| name | observability |
| description | Use when a runtime behavior change needs diagnosable signals: async/background jobs, external calls, user-visible operations, or incident-prone flows. Do not use for docs-only or refactor-only changes with no behavior shift. |
| metadata | {"short-description":"Observability plan and checklist"} |
Purpose
Use this skill to make important runtime behavior diagnosable through logs, metrics, traces, correlation identifiers, and safe logging practices.
When to use
Use this skill when a change adds or changes runtime behavior where operators or developers need evidence to diagnose outcomes, latency, or failures:
- Async jobs, queues, schedulers, workers, or other background work.

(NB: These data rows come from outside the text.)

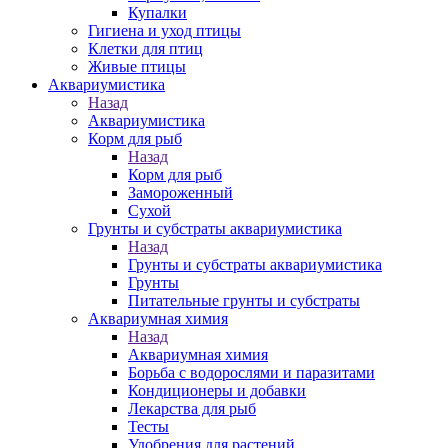
Купалки
Гигиена и уход птицы
Клетки для птиц
Живые птицы
Аквариумистика
Назад
Аквариумистика
Корм для рыб
Назад
Корм для рыб
Замороженный
Сухой
Грунты и субстраты аквариумистика
Назад
Грунты и субстраты аквариумистика
Грунты
Питательные грунты и субстраты
Аквариумная химия
Назад
Аквариумная химия
Борьба с водорослями и паразитами
Кондиционеры и добавки
Лекарства для рыб
Тесты
Удобрения для растений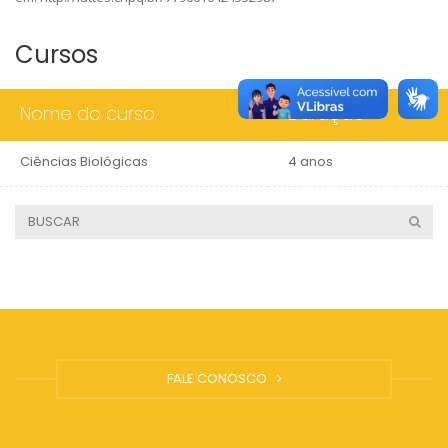
Cursos
Nome do curso
Duração
Ciências Biológicas
4 anos
FALE CONOSCO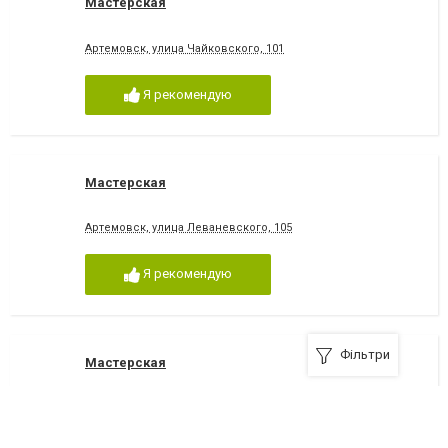
Мастерская
Артемовск, улица Чайковского, 101
Я рекомендую
Мастерская
Артемовск, улица Леваневского, 105
Я рекомендую
Фільтри
Мастерская
Артемовск, улица Кирова, 42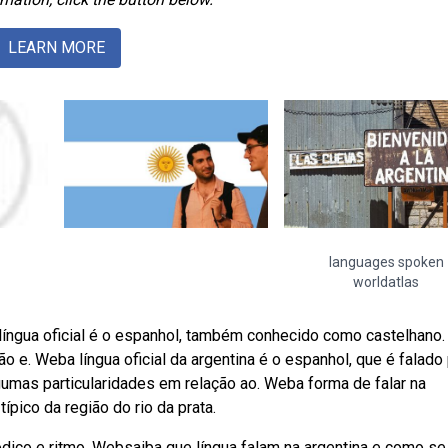
LEARN MORE
languages spoken
worldatlas
 língua oficial é o espanhol, também conhecido como castelhano.
 e. Weba língua oficial da argentina é o espanhol, que é falado
umas particularidades em relação ao. Weba forma de falar na
típico da região do rio da prata.
ódico e ritmo. Websaiba que língua falam na argentina e como se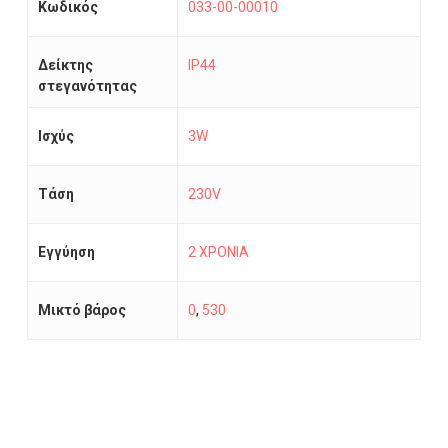
Κωδικός
033-00-00010
Δείκτης
IP44
στεγανότητας
Ισχύς
3W
Τάση
230V
Εγγύηση
2 ΧΡΟΝΙΑ
Μικτό βάρος
0
,
530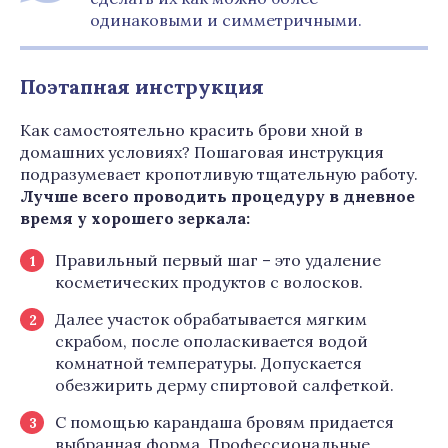
одинаковыми и симметричными.
Поэтапная инструкция
Как самостоятельно красить брови хной в
домашних условиях? Пошаговая инструкция
подразумевает кропотливую тщательную работу.
Лучше всего проводить процедуру в дневное
время у хорошего зеркала:
Правильный первый шаг – это удаление
косметических продуктов с волосков.
Далее участок обрабатывается мягким
скрабом, после ополаскивается водой
комнатной температуры. Допускается
обезжирить дерму спиртовой салфеткой.
С помощью карандаша бровям придается
выбранная форма. Профессиональные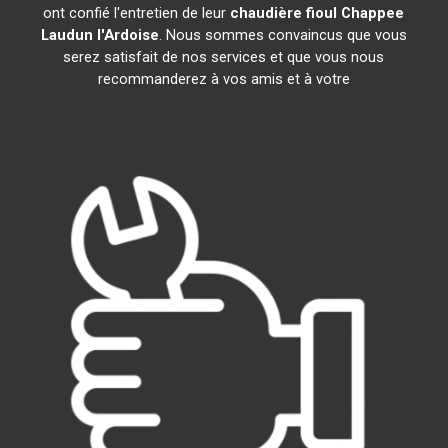
ont confié l'entretien de leur
chaudière fioul Chappee
Laudun l'Ardoise
. Nous sommes convaincus que vous
serez satisfait de nos services et que vous nous
recommanderez à vos amis et à votre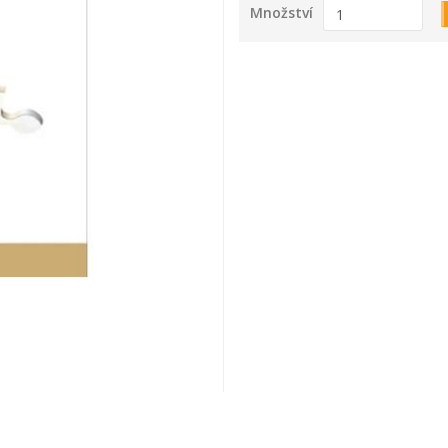
Množství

- External calls to APIs, databases, filesystems, message brokers, or third-party services.
- User-visible operations where success, failure, or degraded behavior must be explainable.
- Incident-prone flows such as retries, timeouts, fallbacks, rate limits, auth, payments, imports, exports, or migrations.
Do not use this skill for docs-only changes, pure formatting, mechanical refactors, or tests that do not change runtime behavior.
How to use
-
If this skill is triggered, open references/observability.md and follow only the relevant template sections.
-
Live-discover existing instrumentation before adding examples: logging config, metric/tracing libraries, dashboards/queries, external dependency interfaces, schema/config paths, connection state, and relevant version/status output.
-
Define the operations that need to be observable (user-facing or system-facing actions).
-
Identify correlation identifiers (request_id / job_id / trace_id) and ensure they are logged consistently.
-
Add the minimum log events: start / outcome / failure, with required fields.
-
Add metrics for errors and latency (expand to golden signals if relevant).
-
Add trace spans and ensure logs and metrics are correlated via identifiers.
-
Apply safety rules (no secrets/PII; follow OWASP/NIST logging guidance).
-
Control noise (sampling, throttling, or once-only logging).
Output expectation
- Record decisions in the Observability Plan.
- Include live-discovery evidence: inspected files/commands, version/status output, connection state, and log/metric/trace artifact paths or dashboard/query links.
- Ensure the quality gate’s observability checklist passes.